Data section

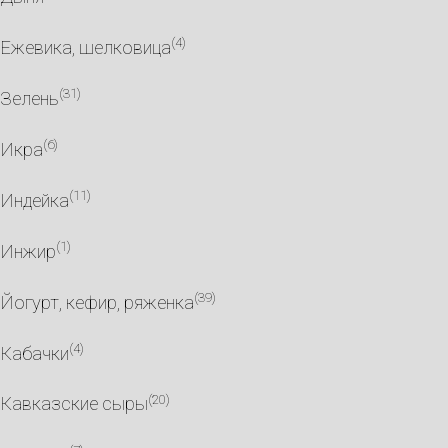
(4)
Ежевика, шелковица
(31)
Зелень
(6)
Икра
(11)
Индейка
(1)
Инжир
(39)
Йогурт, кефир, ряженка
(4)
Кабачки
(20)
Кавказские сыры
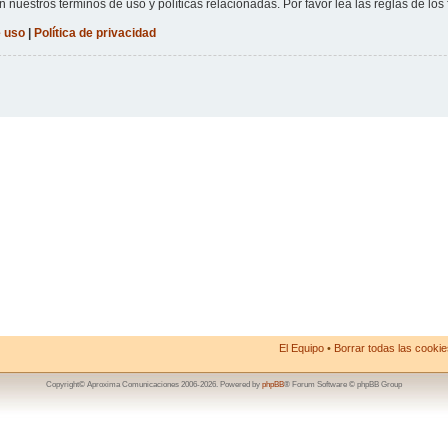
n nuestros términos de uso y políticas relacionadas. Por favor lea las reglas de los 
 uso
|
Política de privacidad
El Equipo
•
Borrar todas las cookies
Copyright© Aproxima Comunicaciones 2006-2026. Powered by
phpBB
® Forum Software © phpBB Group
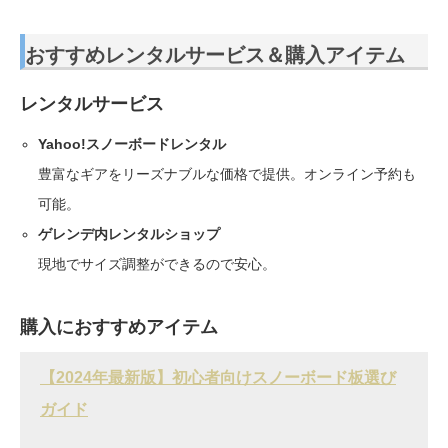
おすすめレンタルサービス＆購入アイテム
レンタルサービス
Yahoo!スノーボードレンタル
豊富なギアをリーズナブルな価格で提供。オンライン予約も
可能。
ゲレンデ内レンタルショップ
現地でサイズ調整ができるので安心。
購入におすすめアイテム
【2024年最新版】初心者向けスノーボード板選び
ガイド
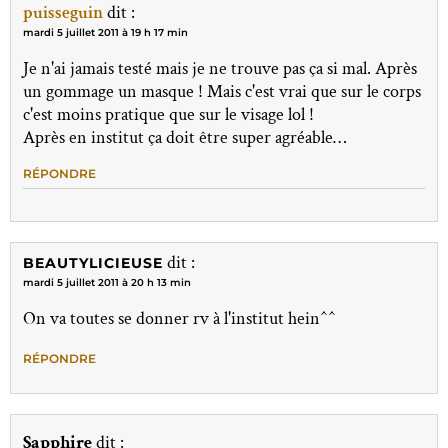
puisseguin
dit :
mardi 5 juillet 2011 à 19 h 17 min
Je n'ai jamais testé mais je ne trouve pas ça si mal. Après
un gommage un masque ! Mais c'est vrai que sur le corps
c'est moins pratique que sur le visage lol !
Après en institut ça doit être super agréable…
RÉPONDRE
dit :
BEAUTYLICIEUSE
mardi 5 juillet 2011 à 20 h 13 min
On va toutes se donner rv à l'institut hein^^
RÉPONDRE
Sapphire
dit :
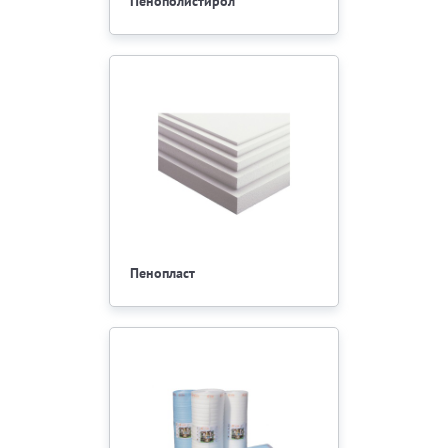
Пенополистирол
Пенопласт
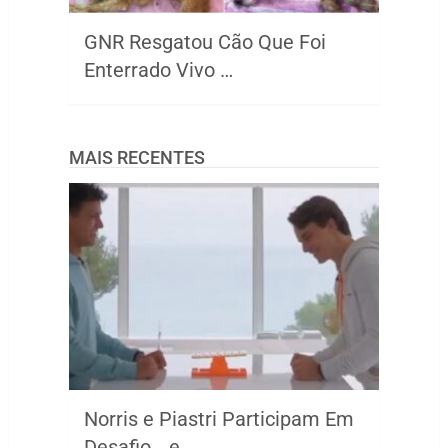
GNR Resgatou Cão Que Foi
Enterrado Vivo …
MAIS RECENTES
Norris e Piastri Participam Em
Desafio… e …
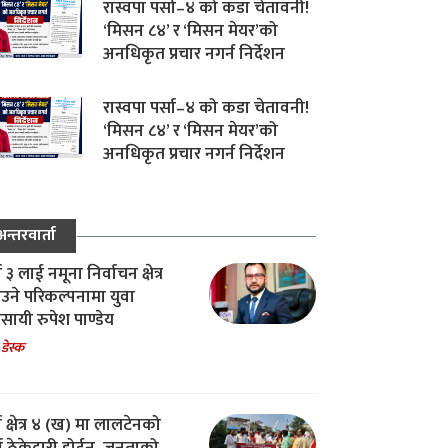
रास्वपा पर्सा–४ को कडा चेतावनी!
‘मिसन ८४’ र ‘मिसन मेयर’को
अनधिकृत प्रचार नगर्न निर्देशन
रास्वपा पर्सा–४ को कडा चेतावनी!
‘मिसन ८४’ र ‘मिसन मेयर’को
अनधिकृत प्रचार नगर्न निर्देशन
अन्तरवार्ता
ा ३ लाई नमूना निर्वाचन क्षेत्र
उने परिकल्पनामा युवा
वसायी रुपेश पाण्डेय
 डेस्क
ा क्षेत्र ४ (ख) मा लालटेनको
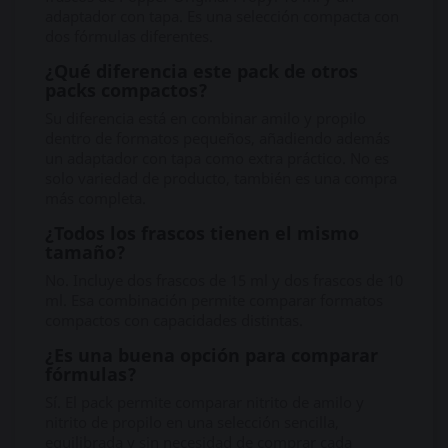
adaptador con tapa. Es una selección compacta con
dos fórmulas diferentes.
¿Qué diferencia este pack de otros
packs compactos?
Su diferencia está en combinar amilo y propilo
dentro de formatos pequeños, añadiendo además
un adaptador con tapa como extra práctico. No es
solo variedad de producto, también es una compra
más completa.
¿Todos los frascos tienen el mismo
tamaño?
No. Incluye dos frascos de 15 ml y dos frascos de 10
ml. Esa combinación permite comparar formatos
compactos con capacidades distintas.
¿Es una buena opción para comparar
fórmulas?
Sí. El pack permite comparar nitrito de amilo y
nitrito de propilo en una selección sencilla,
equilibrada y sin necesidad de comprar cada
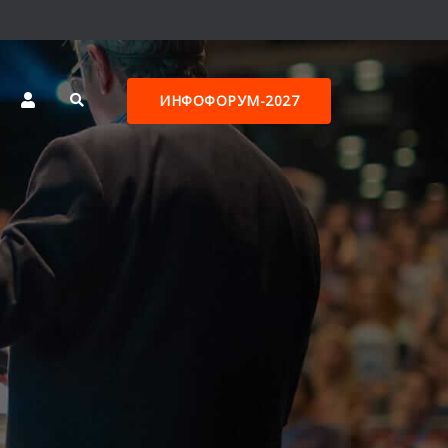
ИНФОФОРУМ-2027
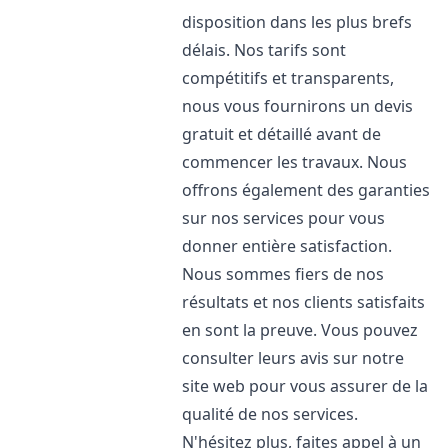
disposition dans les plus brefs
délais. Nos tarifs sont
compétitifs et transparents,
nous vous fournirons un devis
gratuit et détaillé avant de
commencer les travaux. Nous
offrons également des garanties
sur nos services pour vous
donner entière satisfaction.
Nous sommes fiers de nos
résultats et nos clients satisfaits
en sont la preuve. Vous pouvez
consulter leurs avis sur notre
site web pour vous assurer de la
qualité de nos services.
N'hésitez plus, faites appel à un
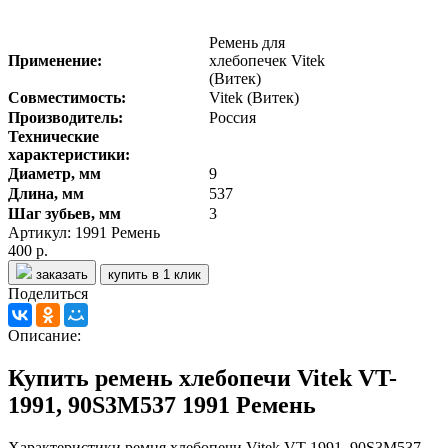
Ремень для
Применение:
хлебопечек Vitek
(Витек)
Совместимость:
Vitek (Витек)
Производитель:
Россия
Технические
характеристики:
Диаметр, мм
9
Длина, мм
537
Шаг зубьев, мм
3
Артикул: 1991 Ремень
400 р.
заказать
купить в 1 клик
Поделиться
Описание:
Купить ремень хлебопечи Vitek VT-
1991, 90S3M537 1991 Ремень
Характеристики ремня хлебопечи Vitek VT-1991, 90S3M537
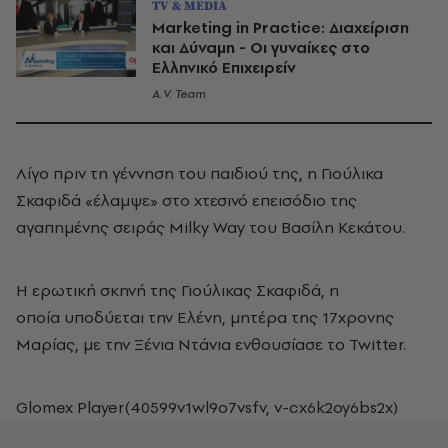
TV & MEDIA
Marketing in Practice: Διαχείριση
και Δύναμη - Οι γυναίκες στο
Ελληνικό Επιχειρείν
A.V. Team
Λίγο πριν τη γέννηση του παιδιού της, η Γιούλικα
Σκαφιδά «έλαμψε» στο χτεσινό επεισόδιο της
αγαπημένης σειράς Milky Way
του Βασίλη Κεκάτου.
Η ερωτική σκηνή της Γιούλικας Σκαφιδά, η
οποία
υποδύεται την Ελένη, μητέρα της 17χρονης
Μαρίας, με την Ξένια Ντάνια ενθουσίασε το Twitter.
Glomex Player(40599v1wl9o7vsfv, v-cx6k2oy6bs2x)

How to complete this task
Return the lines exactly as they stand, from the start of the entries through the line holding "mardi 5 juillet 2011 à 19 h 17 min"; omit the pictures.

Exercise answer
(4)
Ежевика, шелковица
(31)
Зелень
(6)
Икра
(11)
Индейка
(1)
Инжир
(39)
Йогурт, кефир, ряженка
(4)
Кабачки
(20)
Кавказские сыры
n nuestros términos de uso y políticas relacionadas. Por favor lea las reglas de los 
 uso
|
Política de privacidad
El Equipo
•
Borrar todas las cookies
Copyright© Aproxima Comunicaciones 2006-2026. Powered by
phpBB
® Forum Software © phpBB Group
おすすめレンタルサービス＆購入アイテム
レンタルサービス
Yahoo!スノーボードレンタル
豊富なギアをリーズナブルな価格で提供。オンライン予約も
可能。
ゲレンデ内レンタルショップ
現地でサイズ調整ができるので安心。
購入におすすめアイテム
【2024年最新版】初心者向けスノーボード板選び
ガイド
puisseguin
dit :
mardi 5 juillet 2011 à 19 h 17 min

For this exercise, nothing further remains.